I first became interested in bioinformatics and computational biology while pursuing my master’s degree in medical physiology and pharmacology. Although I had a solid background in cell and molecular biology, I was quickly overwhelmed by the sheer volume and variety of data that bioinformaticians must navigate—genomic, epigenomic, transcriptomic, proteomic, metabolomic data, and more!
Without a clear mental model for how these different data types relate to one another, gaining a firm understanding of the field was challenging.
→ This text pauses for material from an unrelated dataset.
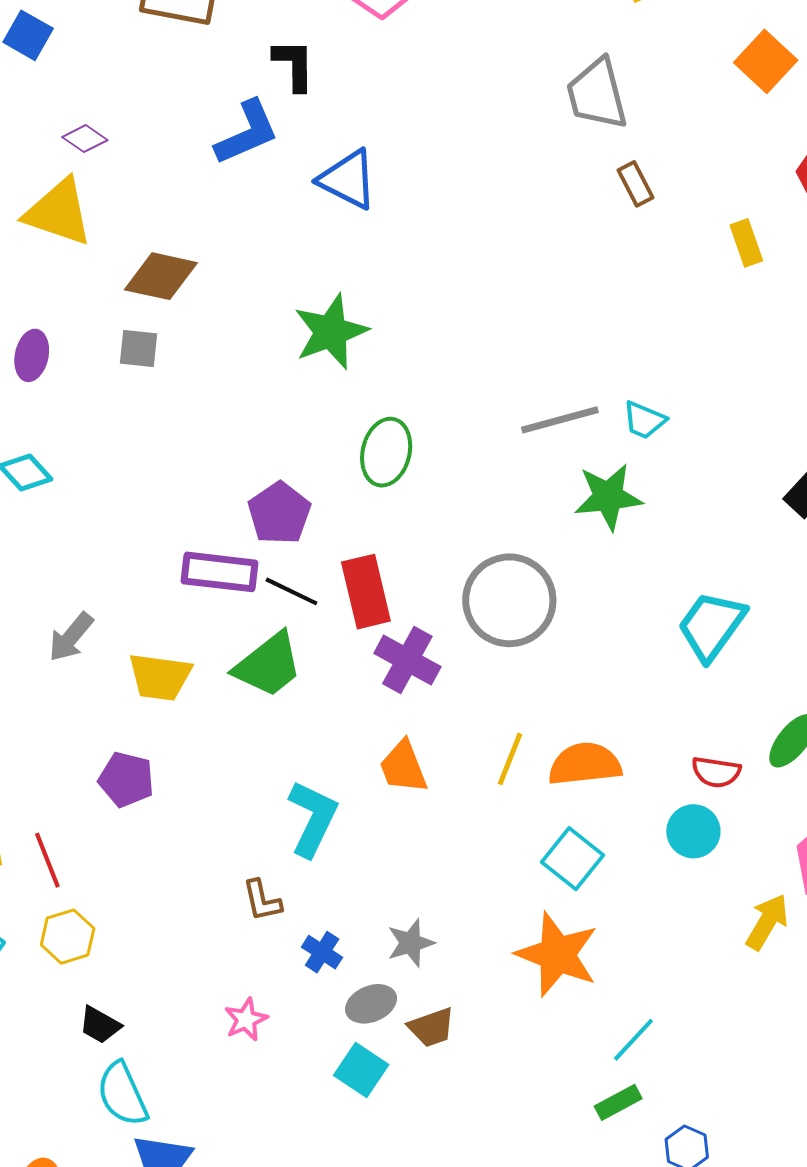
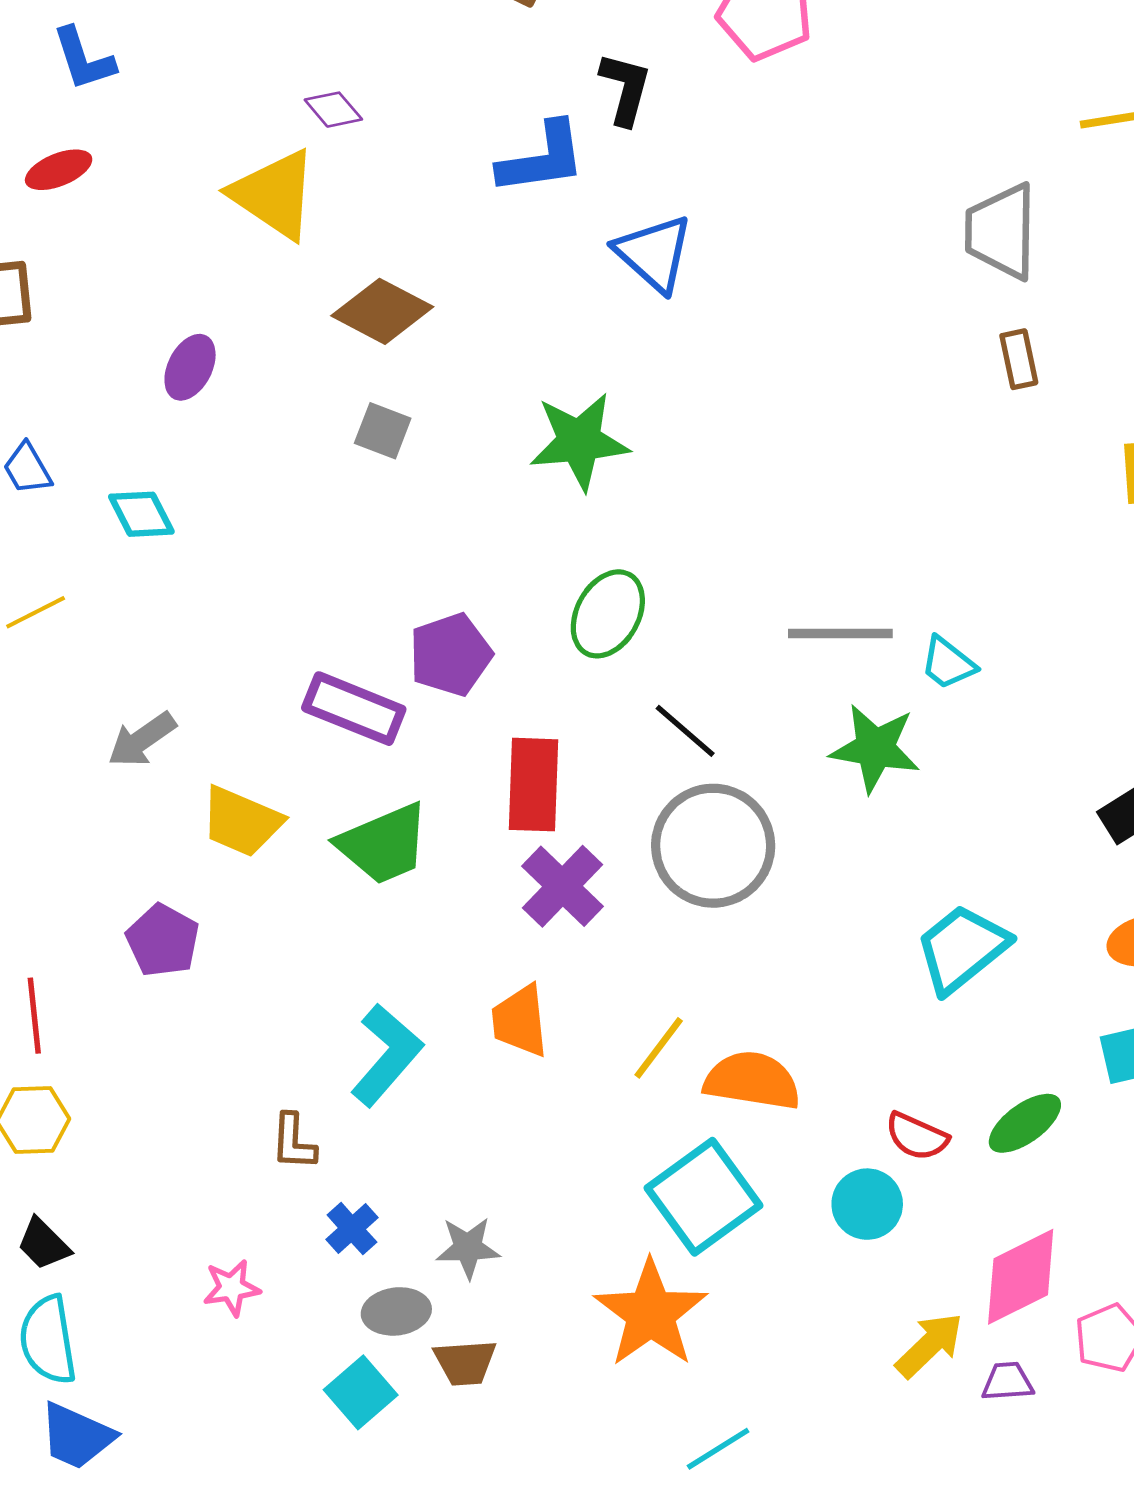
gray square: (139, 349) -> (383, 431), moved
black line: (292, 591) -> (685, 731), moved
cyan square: (572, 859) -> (704, 1197), size x1.4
I initially focused heavily on next-generation sequencing (NGS) data, including DNA sequencing, bulk RNA sequencing, and single-cell RNA sequencing, often at the expense of exploring other omics technologies. However, it soon became apparent that to tackle the research questions I was investigating, I needed to familiarize myself with ChIP-seq, ATAC-seq, and other data types. This realization pushed me to develop a comprehensive framework for understanding these various data types.
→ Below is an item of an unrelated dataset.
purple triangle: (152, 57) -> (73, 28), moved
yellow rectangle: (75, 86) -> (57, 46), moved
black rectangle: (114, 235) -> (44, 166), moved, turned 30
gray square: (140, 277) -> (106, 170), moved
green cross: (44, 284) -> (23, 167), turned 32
In this article, we’ll explore the mutual information shared between different omics data types, the biological processes and stimuli that trigger changes in these measurements, and the timescales on which these changes occur. We’ll also examine potential cause-and-effect relationships among the different types of measurements. By delving into these topics, we aim to provide a holistic understanding of how various omics measurements and technologies interconnect, equipping you with a strong mental model for interpreting multi-omics research and analyzing new data.
🧬 An Overview of Multi-Omics Measurements and Their Timescales
The first step to understanding multi-omics data is to grasp what each data type represents in isolation and recognize the different timescales on which each biological process operates. In this section, I’ll explain what each type of data represents and what it means if you capture that data at a specific moment in time.
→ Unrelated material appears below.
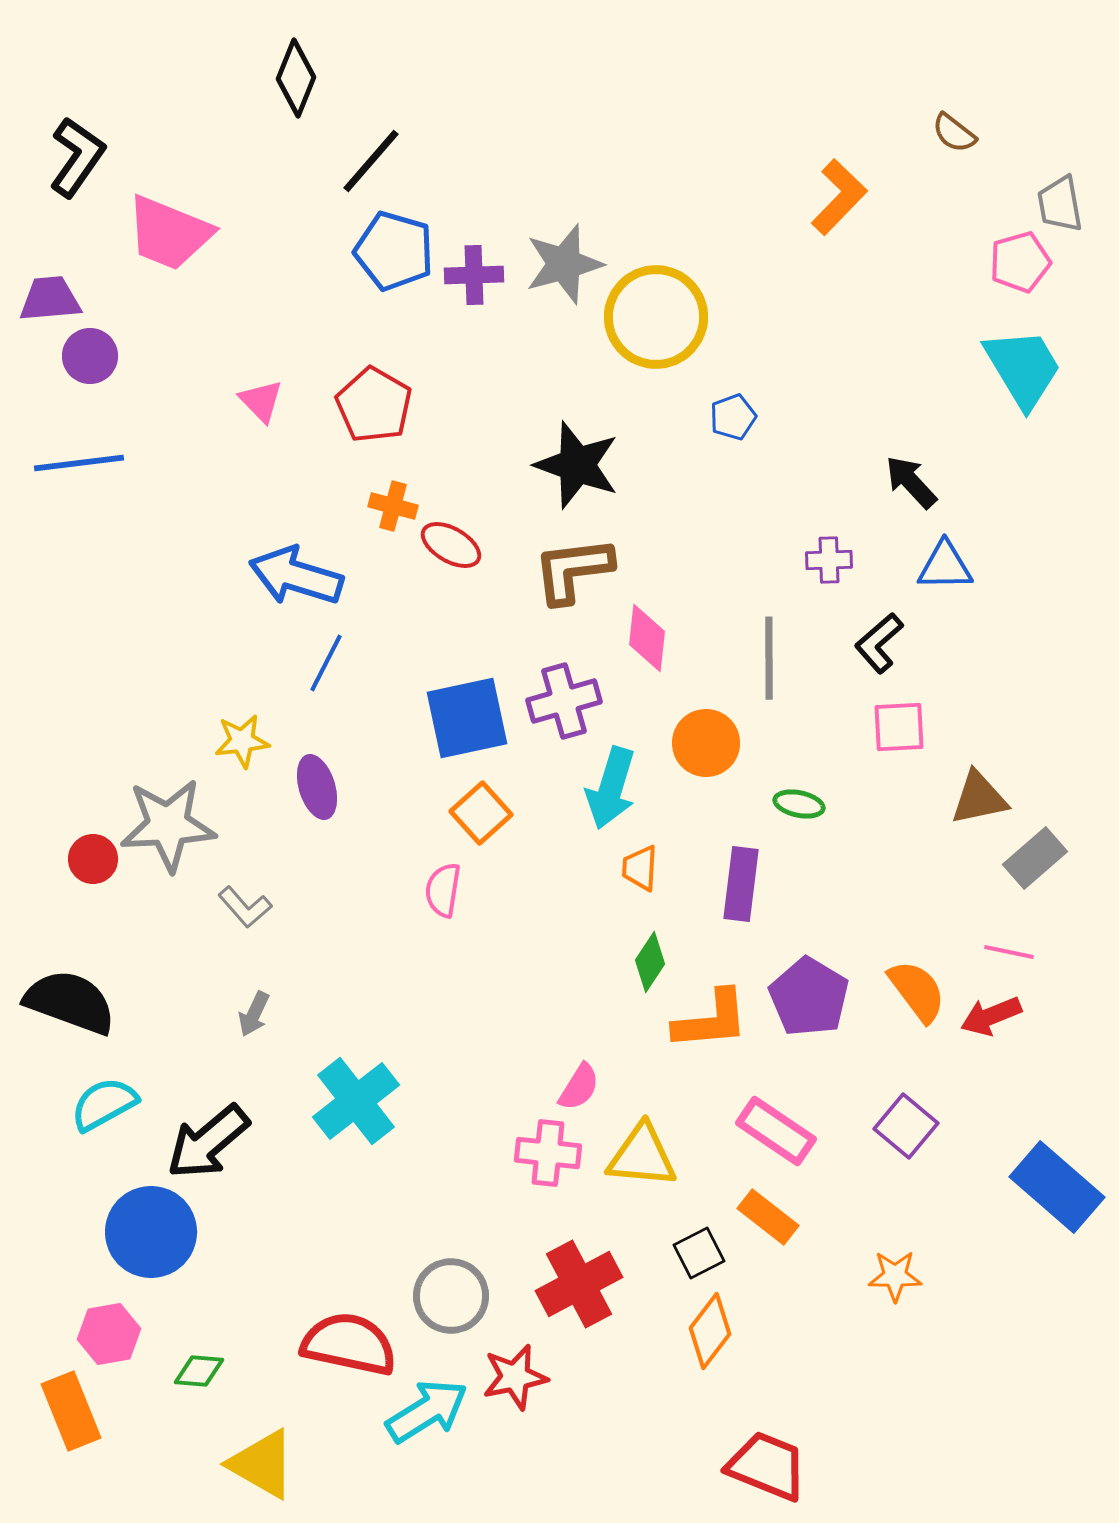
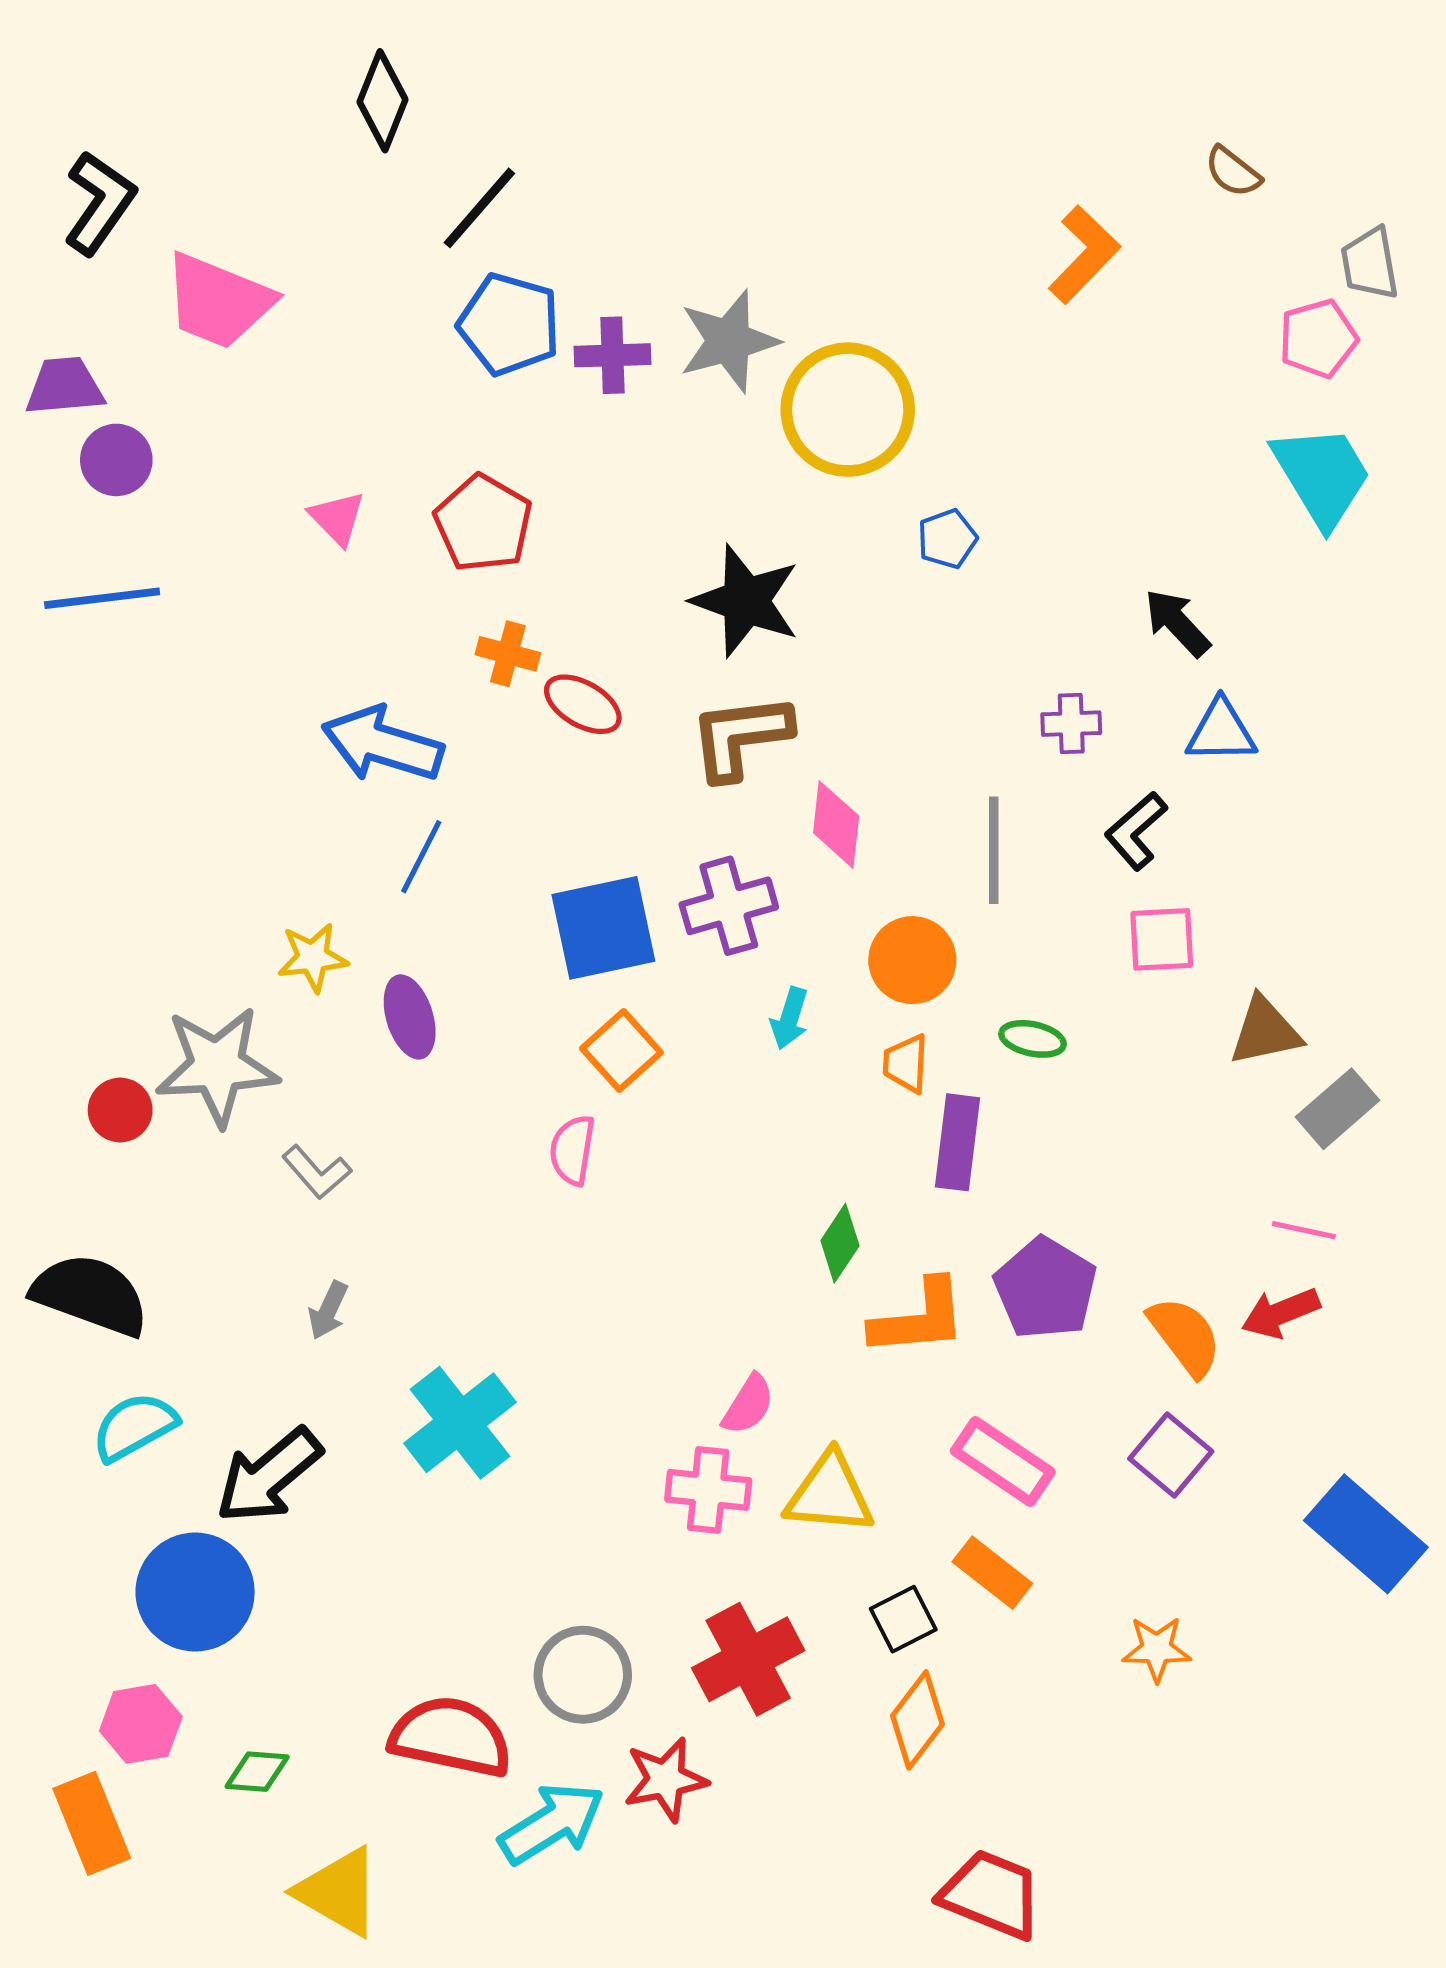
cyan arrow: (611, 788) -> (790, 1018), size x0.6
orange trapezoid: (640, 868) -> (906, 1063), moved
orange semicircle: (917, 991) -> (1185, 1336), moved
Genomics data represents the complete set of DNA, or genetic material, within an organism. If you’ve ever used services like 23andMe or Nebula Genomics, you’re familiar with basic concepts of DNA testing. Genomics is essentially the blueprint that defines an organism’s potential—its inherent capabilities and traits. I like to think of genomics as the landscape upon which other layers such as epigenomics, transcriptomics, proteomics, and metabolomics operate. Another way to view it is that the genome sets the boundaries, while the other layers reflect how that potential is realized or modified in response to internal and external factors. Genomic information remains fairly static over time and is generally not influenced by environmental changes in the short term. Therefore, the timing of genomic data capture doesn’t matter as much as it does for other data types, as depicted in the image below.
While genomic data provides the blueprint, epigenomic data reflects how that blueprint is being read and interpreted. Epigenomic data, like ChIP-seq and ATAC-seq, provides insights into chromatin accessibility and transcription factor binding—indicating which regions of the genome are "open" for transcription and potential gene activation. It identifies which genes are poised for expression in response to specific signals, reflecting how external factors influence gene expression. If you were to capture epigenomic data right now, it would indicate what the cell is preparing to do or might do shortly, based on which genes are active or accessible for transcription.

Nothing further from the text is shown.